● **Task objective**:
Repeat the following entries verbatim, apart from the pictures.

*** Opening of Source data ***

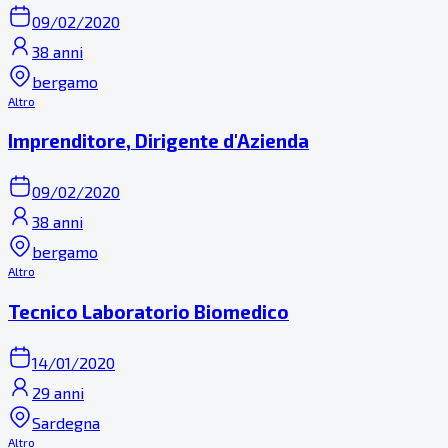
09/02/2020
38 anni
bergamo
Altro
Imprenditore, Dirigente d'Azienda
09/02/2020
38 anni
bergamo
Altro
Tecnico Laboratorio Biomedico
14/01/2020
29 anni
Sardegna
Altro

*** Close of Source data ***

● **Response**:
09/02/2020
38 anni
bergamo
Altro
Imprenditore, Dirigente d'Azienda
09/02/2020
38 anni
bergamo
Altro
Tecnico Laboratorio Biomedico
14/01/2020
29 anni
Sardegna
Altro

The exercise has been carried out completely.